Authors: Bertrand M. Patenaude
A few weeks after the conclave in Paris, on Friday, October 28, 1938, at 8:00 p.m., the American Trotskyists gathered in the main auditorium of the Center Hotel, the future Hotel Diplomat, just off Times Square, on West 43rd Street. They came together to celebrate the founding of the Fourth International and the tenth anniversary of the American Trotskyist movement. New York had supplanted Paris as the center of Trotskyism, and on this night Times Square was its epicenter. An overflow crowd of up to 1,400 Trotskyists, sympathizers, and the curious
packed the hall, including both galleries, paying twenty-five cents in order to witness the celebration and, more importantly, to hear Trotsky speak.

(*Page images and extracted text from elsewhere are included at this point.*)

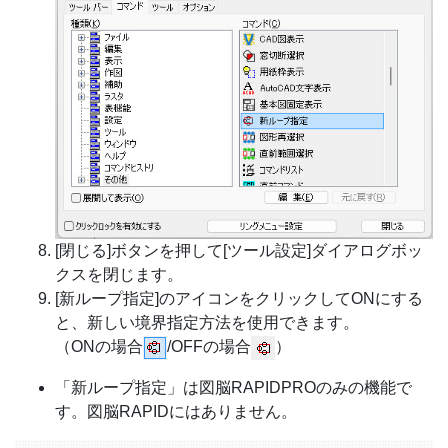
[閉じる]ボタンを押して[ツール設定]ダイアログボッ
クスを閉じます。
[新ループ指定]のアイコンをクリックしてONにする
と、新しい境界指定方法を使用できます。
（ONの場合
/OFFの場合
）
「新ループ指定」は図脳RAPIDPROのみの機能で
す。図脳RAPIDにはありません。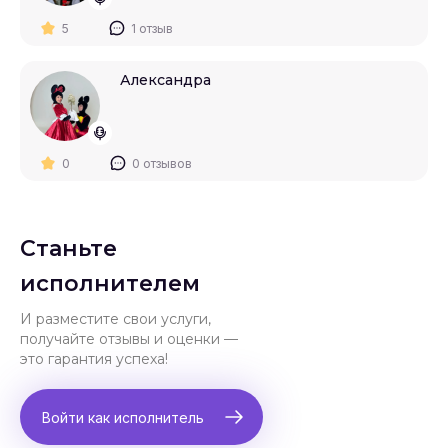
5
1 отзыв
Александра
0
0 отзывов
Станьте
исполнителем
И разместите свои услуги,
получайте отзывы и оценки —
это гарантия успеха!
Войти как исполнитель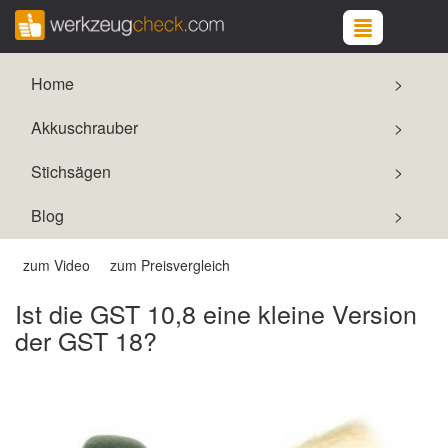
Home
Akkuschrauber
Stichsägen
Blog
zum Video
zum Preisvergleich
Ist die GST 10,8 eine kleine Version
der GST 18?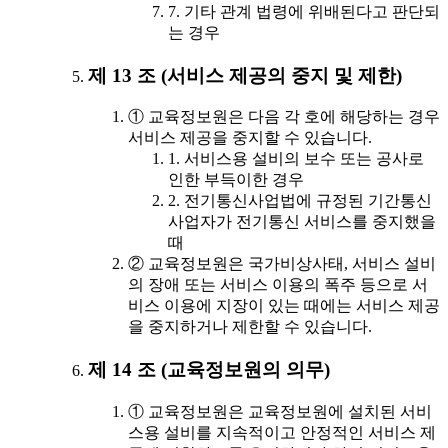
7. 기타 관계 법령에 위배된다고 판단되
는 경우
제 13 조 (서비스 제공의 중지 및 제한)
① 교육정보원은 다음 각 호에 해당하는 경우
서비스 제공을 중지할 수 있습니다.
1. 서비스용 설비의 보수 또는 공사로
인한 부득이한 경우
2. 전기통신사업법에 규정된 기간통신
사업자가 전기통신 서비스를 중지했을
때
② 교육정보원은 국가비상사태, 서비스 설비
의 장애 또는 서비스 이용의 폭주 등으로 서
비스 이용에 지장이 있는 때에는 서비스 제공
을 중지하거나 제한할 수 있습니다.
제 14 조 (교육정보원의 의무)
① 교육정보원은 교육정보원에 설치된 서비
스용 설비를 지속적이고 안정적인 서비스 제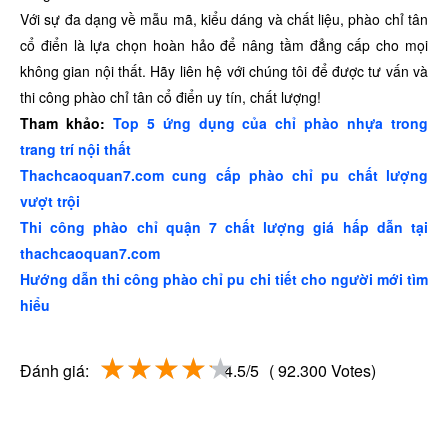
Với sự đa dạng về mẫu mã, kiểu dáng và chất liệu, phào chỉ tân
cổ điển là lựa chọn hoàn hảo để nâng tầm đẳng cấp cho mọi
không gian nội thất. Hãy liên hệ với chúng tôi để được tư vấn và
thi công phào chỉ tân cổ điển uy tín, chất lượng!
Tham khảo:
Top 5 ứng dụng của chỉ phào nhựa trong
trang trí nội thất
Thachcaoquan7.com cung cấp phào chỉ pu chất lượng
vượt trội
Thi công phào chỉ quận 7 chất lượng giá hấp dẫn tại
thachcaoquan7.com
Hướng dẫn thi công phào chỉ pu chi tiết cho người mới tìm
hiểu
Đánh giá:
4.5/5
( 92.300 Votes)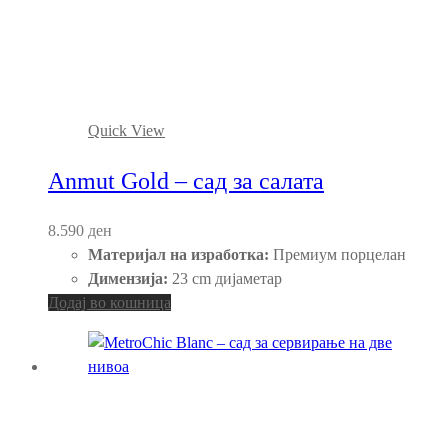
Quick View
Anmut Gold – сад за салата
8.590
ден
Материјал на изработка:
Премиум порцелан
Димензија:
23 cm дијаметар
Додај во кошница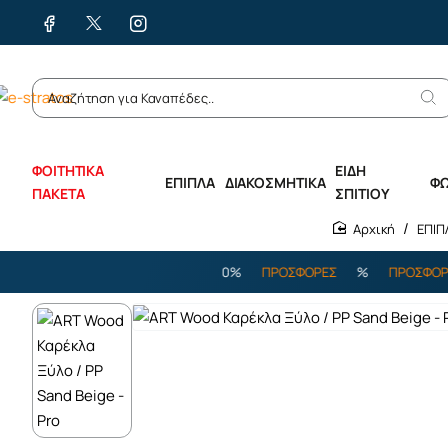
ΦΟΙΤΗΤΙΚΑ
ΕΙΔΗ
ΕΠΙΠΛΑ
ΔΙΑΚΟΣΜΗΤΙΚΑ
Φ
ΠΑΚΕΤΑ
ΣΠΙΤΙΟΥ
ΕΠΙΠ
home
ΠΡΟΣΦΟΡΕΣ
%
ΕΩΣ -70%
ΠΡΟΣΦΟΡΕΣ
%
ΠΡΟΣΦΟΡΕΣ
%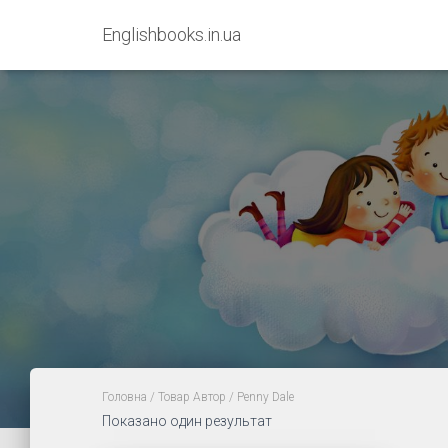
Englishbooks.in.ua
Головна
/ Товар Автор / Penny Dale
Показано один результат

The hall was festively decorated with banners and streamers honoring the Fourth International and its American section, the Socialist Workers Party. Above the speakers’ platform hung a six-by-four-foot charcoal drawing, draped in red, of Lenin and Trotsky. The Trotsky youth, some fifty strong, most in their early twenties, performed ceremonial duties, outfitted in uniforms of blue denim and red ties, with red armbands that read “Young People’s Socialist League, 4th International.”

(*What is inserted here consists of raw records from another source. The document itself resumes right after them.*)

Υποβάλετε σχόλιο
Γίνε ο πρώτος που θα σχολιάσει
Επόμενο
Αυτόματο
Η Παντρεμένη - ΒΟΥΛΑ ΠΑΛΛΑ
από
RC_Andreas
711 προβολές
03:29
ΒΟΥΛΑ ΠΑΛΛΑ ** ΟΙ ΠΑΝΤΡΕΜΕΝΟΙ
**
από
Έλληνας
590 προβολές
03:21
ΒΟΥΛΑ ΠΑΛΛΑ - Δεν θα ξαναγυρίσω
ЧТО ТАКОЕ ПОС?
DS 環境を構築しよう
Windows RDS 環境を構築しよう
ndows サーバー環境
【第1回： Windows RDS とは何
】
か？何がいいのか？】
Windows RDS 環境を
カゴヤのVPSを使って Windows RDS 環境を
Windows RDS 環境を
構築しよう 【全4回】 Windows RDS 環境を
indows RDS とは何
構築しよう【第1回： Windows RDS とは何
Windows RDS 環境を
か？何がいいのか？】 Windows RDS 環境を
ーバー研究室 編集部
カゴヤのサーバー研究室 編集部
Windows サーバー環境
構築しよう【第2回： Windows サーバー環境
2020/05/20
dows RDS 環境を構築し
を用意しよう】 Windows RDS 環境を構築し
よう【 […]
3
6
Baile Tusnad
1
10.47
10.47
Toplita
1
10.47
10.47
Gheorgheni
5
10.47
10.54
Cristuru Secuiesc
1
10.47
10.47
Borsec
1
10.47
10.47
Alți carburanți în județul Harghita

The mass meeting began with the singing of the “Internationale.” The program included speeches from the party’s leaders, each accompanied by mounting anticipation of the performance of the evening’s headliner, Comrade Trotsky, who naturally was saved for last. When the moment finally arrived, it was after ten o’clock. The audience fell silent as thirty male comrades came forward and positioned themselves below the front of the stage. They stood with arms folded and faces hardened in an attitude of defiance. The organizers were taking no chances, remembering that Trotsky’s attempt to address an audience at the New York Hippodrome the year before had been sabotaged.
The lights were extinguished and a spotlight beam illuminated a photographic portrait of Trotsky placed at the center of the stage. “I hope that this time my voice will reach you and that I will be permitted in this way to participate in your double celebration,” Trotsky began in his heavily accented English. The Bolshevik-Leninists, he continued, were genuine Marxists, governed not by wishful thinking but by an objective evaluation of the march of events. Trotsky’s analysis of those events, which lasted close to fifteen minutes, came across clearly, despite some hiss and the occasional crackle from the gramophone record.
There was certainly no mistaking Trotsky’s revolutionary optimism. The Communist International, he reminded his audience, had become a “stinking cadaver.” The Fourth International had replaced it as the world party of socialist revolution. Its victory in the coming revolution was assured. “During the next ten years the program of the Fourth International will become the guide of millions and these revolution
ary millions will know how to storm earth and heaven. Long live the Socialist Workers Party of the United States! Long live the Fourth International!” The hall erupted in tumultuous applause.
Trotsky’s uplifting message notwithstanding, the Socialist Workers Party, the nucleus of the newborn Fourth International, was divided against itself. The party, all of ten months old, had been founded after a near-decade of Trotskyist splits and mergers. It was led by three able men of widely different backgrounds and talents: James Cannon, Max Shachtman, and James Burnham.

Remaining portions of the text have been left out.